PROVIDED ENTRIES:
=-=-=

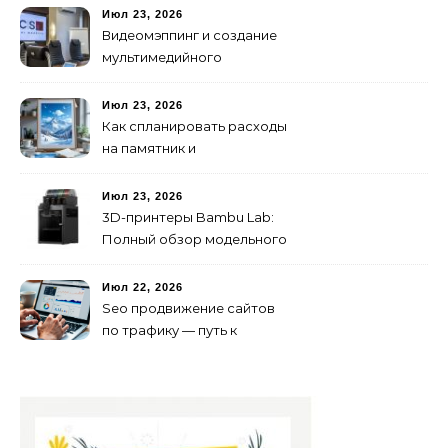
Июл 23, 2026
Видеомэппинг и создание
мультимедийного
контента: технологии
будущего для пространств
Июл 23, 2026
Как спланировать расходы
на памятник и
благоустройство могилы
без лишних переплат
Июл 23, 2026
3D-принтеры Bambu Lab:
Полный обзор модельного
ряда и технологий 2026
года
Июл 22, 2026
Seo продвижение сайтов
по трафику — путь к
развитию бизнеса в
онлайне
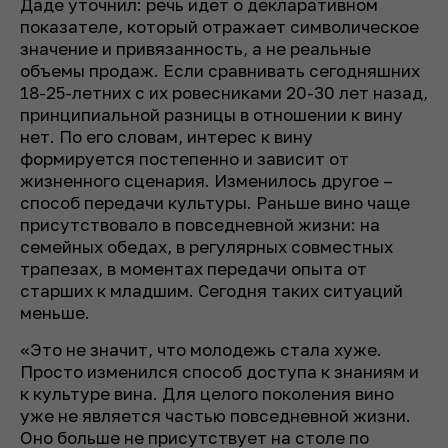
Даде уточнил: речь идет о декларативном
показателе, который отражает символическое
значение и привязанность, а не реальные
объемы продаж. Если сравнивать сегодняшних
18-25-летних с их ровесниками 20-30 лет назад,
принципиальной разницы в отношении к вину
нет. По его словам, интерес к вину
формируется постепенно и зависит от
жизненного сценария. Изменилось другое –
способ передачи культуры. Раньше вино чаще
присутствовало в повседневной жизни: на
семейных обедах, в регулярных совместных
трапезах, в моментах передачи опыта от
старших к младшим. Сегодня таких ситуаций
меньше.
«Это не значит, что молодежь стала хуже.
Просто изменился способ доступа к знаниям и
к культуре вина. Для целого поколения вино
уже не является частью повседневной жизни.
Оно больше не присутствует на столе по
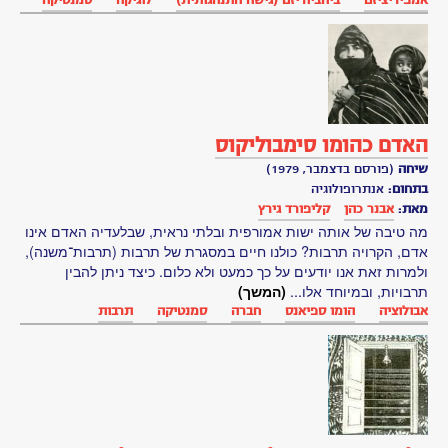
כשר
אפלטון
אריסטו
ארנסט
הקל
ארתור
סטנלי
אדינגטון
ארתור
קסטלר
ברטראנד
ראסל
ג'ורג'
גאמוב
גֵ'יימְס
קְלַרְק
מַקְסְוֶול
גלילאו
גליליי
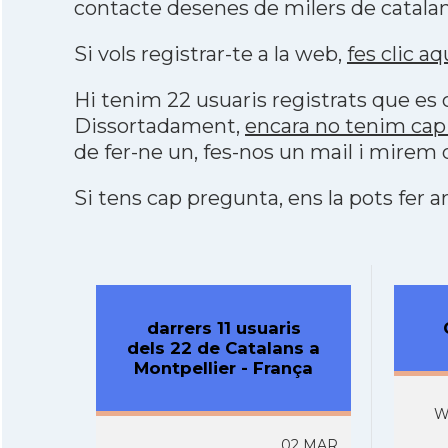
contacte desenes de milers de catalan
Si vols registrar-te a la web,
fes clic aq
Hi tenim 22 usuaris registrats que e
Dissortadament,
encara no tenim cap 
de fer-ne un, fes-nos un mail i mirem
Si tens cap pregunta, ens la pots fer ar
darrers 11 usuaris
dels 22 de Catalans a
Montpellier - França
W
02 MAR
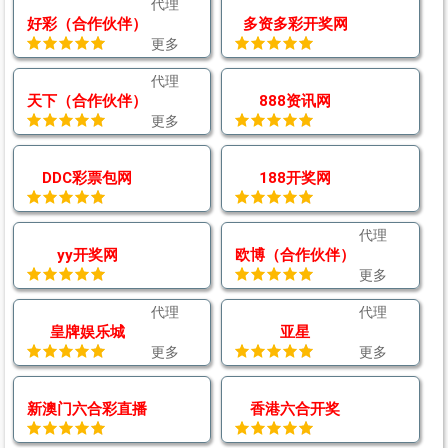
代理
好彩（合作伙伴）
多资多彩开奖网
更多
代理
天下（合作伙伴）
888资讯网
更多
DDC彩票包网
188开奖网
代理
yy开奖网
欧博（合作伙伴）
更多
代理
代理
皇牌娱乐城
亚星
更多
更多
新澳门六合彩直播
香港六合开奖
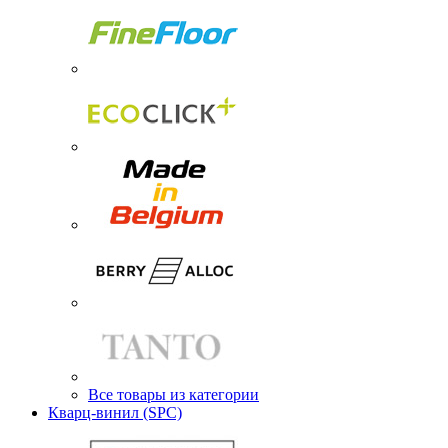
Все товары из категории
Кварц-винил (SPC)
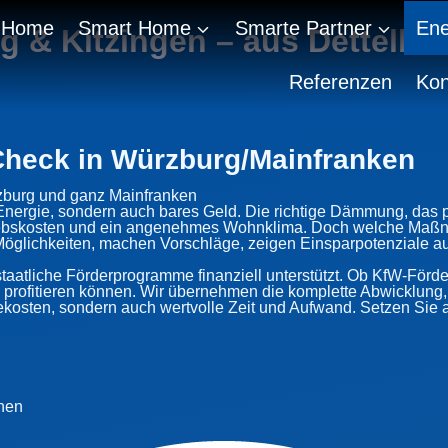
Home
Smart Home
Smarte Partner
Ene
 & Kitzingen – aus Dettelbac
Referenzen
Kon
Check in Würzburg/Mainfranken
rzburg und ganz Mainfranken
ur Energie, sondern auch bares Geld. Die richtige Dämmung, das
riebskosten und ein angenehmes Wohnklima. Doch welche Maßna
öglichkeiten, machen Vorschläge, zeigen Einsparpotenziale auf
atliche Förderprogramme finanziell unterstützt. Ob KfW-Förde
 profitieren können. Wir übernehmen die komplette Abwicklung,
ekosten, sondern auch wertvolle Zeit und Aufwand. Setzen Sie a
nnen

=-=-=

EXERCISE DESCRIPTION:
Restate the data word for word while omitting each picture.

ANSWER TO THIS TASK:
Июл 23, 2026
Видеомэппинг и создание
мультимедийного
контента: технологии
будущего для пространств
Июл 23, 2026
Как спланировать расходы
на памятник и
благоустройство могилы
без лишних переплат
Июл 23, 2026
3D-принтеры Bambu Lab:
Полный обзор модельного
ряда и технологий 2026
года
Июл 22, 2026
Seo продвижение сайтов
по трафику — путь к
развитию бизнеса в
онлайне
Даде уточнил: речь идет о декларативном
показателе, который отражает символическое
значение и привязанность, а не реальные
объемы продаж. Если сравнивать сегодняшних
18-25-летних с их ровесниками 20-30 лет назад,
принципиальной разницы в отношении к вину
нет. По его словам, интерес к вину
формируется постепенно и зависит от
жизненного сценария. Изменилось другое –
способ передачи культуры. Раньше вино чаще
присутствовало в повседневной жизни: на
семейных обедах, в регулярных совместных
трапезах, в моментах передачи опыта от
старших к младшим. Сегодня таких ситуаций
меньше.
«Это не значит, что молодежь стала хуже.
Просто изменился способ доступа к знаниям и
к культуре вина. Для целого поколения вино
уже не является частью повседневной жизни.
Оно больше не присутствует на столе по
כשר
אפלטון
אריסטו
ארנסט
הקל
ארתור
סטנלי
אדינגטון
ארתור
קסטלר
ברטראנד
ראסל
ג'ורג'
גאמוב
גֵ'יימְס
קְלַרְק
מַקְסְוֶול
גלילאו
גליליי
contacte desenes de milers de catalan
Si vols registrar-te a la web,
fes clic aq
Hi tenim 22 usuaris registrats que e
Dissortadament,
encara no tenim cap 
de fer-ne un, fes-nos un mail i mirem
Si tens cap pregunta, ens la pots fer ar
darrers 11 usuaris
dels 22 de Catalans a
Montpellier - França
W
02 MAR
代理
好彩（合作伙伴）
多资多彩开奖网
更多
代理
天下（合作伙伴）
888资讯网
更多
DDC彩票包网
188开奖网
代理
yy开奖网
欧博（合作伙伴）
更多
代理
代理
皇牌娱乐城
亚星
更多
更多
新澳门六合彩直播
香港六合开奖
Все товары из категории
Кварц-винил (SPC)
Home
Smart Home
Smarte Partner
Ene
 & Kitzingen – aus Dettelbac
Referenzen
Kon
Check in Würzburg/Mainfranken
rzburg und ganz Mainfranken
ur Energie, sondern auch bares Geld. Die richtige Dämmung, das
riebskosten und ein angenehmes Wohnklima. Doch welche Maßna
öglichkeiten, machen Vorschläge, zeigen Einsparpotenziale auf
atliche Förderprogramme finanziell unterstützt. Ob KfW-Förde
 profitieren können. Wir übernehmen die komplette Abwicklung,
ekosten, sondern auch wertvolle Zeit und Aufwand. Setzen Sie a
nnen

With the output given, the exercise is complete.